I'm so bored, i'll make a video. I'll edit this post and add it later.
http://www.youtube.com/watch?v=F8_LUNeRzeo

-How do you like actually post it, so you can watch without the link? Message me if you know how ;o Thanks-


----------



## tim (Aug 23, 2007)

CorwinShiu said:


> (L' U' L) F (L' U' L) U (L F') L2 U L U
> 
> I'm so bored, i'll make a video. I'll edit this post and add it later.
> 
> ...



You make many regrips. I also made a video showing my version of the algorithm with less regrips (1 or 2). Unfortunately i can't make a video showing the cube from my own view. I hope you get it anyway.


----------



## hdskull (Aug 24, 2007)

cin said:


> You make many regrips. I also made a video showing my version of the algorithm with less regrips (1 or 2). Unfortunately i can't make a video showing the cube from my own view. I hope you get it anyway.

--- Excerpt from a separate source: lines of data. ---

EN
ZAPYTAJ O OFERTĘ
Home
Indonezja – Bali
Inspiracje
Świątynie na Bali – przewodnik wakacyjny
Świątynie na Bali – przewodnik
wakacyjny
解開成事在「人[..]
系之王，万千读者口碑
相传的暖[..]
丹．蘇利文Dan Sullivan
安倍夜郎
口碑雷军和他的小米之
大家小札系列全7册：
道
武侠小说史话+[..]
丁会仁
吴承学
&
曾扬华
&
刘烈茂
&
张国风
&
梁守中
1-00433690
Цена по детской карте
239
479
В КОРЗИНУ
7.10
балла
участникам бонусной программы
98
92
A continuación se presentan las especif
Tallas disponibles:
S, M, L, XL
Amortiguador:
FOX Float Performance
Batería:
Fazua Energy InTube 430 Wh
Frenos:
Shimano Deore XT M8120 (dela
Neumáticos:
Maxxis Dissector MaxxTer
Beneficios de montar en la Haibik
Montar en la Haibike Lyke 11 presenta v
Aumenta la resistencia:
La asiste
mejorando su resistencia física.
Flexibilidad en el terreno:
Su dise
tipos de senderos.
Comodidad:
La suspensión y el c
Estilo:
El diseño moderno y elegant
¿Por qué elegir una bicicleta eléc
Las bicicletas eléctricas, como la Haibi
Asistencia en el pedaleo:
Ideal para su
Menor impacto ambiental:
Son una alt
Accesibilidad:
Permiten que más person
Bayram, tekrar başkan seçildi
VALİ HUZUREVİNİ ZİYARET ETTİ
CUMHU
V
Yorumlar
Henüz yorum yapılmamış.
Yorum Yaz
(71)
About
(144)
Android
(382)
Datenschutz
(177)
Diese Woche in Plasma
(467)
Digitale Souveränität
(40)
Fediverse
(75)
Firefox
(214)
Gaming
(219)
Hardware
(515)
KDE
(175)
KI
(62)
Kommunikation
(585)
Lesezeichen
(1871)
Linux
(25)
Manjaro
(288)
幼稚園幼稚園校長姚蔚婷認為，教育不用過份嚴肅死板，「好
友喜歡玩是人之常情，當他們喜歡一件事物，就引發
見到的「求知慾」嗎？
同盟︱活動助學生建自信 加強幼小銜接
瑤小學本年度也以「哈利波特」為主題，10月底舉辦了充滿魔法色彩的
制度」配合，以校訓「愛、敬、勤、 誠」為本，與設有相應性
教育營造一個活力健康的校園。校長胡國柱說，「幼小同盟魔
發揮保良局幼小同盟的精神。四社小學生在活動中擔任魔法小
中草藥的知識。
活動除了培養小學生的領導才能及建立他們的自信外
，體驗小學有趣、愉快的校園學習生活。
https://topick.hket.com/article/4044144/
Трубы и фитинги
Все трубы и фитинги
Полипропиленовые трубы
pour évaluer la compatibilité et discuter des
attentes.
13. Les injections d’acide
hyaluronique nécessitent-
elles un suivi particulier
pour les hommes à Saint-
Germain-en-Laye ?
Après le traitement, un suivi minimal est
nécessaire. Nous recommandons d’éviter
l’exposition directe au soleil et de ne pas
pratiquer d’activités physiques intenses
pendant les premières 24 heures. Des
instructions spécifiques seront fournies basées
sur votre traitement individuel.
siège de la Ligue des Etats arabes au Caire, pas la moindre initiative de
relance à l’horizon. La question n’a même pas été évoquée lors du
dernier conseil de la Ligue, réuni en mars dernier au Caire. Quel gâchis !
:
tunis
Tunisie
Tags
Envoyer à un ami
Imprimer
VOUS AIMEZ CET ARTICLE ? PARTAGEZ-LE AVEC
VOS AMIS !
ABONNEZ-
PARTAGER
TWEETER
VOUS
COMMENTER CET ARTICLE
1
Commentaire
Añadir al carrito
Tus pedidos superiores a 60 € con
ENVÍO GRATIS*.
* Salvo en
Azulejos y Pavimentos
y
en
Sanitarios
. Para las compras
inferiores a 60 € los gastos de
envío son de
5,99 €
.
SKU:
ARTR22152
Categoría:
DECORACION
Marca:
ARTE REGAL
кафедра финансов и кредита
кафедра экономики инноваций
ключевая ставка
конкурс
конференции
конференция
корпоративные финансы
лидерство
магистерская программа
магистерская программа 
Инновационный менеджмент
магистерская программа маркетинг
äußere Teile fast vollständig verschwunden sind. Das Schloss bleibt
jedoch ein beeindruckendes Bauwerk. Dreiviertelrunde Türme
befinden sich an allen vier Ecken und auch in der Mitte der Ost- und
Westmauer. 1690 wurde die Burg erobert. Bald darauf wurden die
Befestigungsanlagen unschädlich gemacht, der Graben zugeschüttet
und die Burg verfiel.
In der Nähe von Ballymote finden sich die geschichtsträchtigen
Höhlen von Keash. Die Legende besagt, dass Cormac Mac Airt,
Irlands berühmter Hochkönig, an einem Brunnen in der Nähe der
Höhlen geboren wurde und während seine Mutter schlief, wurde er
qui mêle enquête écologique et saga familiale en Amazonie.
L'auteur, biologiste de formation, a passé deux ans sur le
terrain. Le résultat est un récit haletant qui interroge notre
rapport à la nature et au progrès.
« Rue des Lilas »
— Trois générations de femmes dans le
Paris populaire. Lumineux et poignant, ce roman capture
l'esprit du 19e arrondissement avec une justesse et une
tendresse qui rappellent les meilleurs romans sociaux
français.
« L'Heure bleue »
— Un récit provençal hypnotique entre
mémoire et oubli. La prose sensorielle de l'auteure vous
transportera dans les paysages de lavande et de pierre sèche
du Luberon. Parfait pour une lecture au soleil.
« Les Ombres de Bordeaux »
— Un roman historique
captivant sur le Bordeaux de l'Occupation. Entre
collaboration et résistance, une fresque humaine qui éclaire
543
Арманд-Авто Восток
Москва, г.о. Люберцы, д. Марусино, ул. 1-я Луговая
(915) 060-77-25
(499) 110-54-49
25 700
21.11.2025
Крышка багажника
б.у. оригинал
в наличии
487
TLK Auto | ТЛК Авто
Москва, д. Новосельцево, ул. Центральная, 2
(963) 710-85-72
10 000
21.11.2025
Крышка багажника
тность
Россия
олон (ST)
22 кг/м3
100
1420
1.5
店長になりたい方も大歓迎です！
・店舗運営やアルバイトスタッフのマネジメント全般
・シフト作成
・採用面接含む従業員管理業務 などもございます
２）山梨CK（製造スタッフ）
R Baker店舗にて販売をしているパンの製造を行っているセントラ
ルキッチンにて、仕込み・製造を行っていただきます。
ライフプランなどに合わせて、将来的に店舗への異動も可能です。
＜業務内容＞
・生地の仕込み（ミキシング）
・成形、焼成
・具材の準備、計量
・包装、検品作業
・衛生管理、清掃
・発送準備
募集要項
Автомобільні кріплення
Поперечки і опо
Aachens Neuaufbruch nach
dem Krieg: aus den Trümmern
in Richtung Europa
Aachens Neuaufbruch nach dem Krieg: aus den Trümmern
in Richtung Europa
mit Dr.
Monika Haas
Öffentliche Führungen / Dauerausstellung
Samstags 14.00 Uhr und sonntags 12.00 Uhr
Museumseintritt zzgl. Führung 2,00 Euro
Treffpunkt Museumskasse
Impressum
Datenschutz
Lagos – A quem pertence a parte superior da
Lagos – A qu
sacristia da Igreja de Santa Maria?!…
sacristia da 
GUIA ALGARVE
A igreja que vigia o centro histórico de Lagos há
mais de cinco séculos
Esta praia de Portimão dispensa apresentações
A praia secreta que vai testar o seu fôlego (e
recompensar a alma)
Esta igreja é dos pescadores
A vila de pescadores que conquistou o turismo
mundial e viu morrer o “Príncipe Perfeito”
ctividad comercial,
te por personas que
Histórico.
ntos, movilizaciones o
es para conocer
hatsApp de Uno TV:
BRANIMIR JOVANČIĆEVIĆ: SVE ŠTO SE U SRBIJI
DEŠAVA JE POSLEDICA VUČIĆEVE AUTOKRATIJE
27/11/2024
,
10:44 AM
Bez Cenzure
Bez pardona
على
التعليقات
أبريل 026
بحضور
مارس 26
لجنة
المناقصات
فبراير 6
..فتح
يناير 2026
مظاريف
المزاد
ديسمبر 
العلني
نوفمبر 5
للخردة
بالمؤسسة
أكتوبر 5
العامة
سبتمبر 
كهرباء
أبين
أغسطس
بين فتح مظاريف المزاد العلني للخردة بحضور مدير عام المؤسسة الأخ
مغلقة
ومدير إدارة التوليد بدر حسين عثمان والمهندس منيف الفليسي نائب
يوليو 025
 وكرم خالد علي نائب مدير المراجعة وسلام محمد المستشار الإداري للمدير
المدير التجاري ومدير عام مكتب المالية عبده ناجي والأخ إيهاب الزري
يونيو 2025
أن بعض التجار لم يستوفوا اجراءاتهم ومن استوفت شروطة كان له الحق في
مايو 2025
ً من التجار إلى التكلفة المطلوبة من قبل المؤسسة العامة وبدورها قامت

how fast is ur J' perm ? i timed myself today, and i avg around 2.2-2.5

EDIT: we execute it the same way. haha.


----------



## ExoCorsair (Aug 24, 2007)

Er, I posted J...

R' U2 R U R' U2 L U' R U L'

I think that's faster than my J... Using the double trigger for both R' U2 and the rest of the solve pretty much one smooth motion.


----------



## hdskull (Aug 24, 2007)

Thanks for all the responses, they're really appreciated


----------



## pjk (Aug 26, 2007)

I move this here since it isn't really a tutorial. If you want to create a tutorial, please type up the tutorial/video and post it. If you have a speedcubing question (like executing a PLL), please ask here. Thanks


----------



## Lt-UnReaL (Aug 27, 2007)

I like: x' R2 u' R' u l2 x y' R' U R' U' R2


----------



## hdskull (Aug 27, 2007)

pjk said:


> I move this here since it isn't really a tutorial. If you want to create a tutorial, please type up the tutorial/video and post it. If you have a speedcubing question (like executing a PLL), please ask here. Thanks



okay sorry.


----------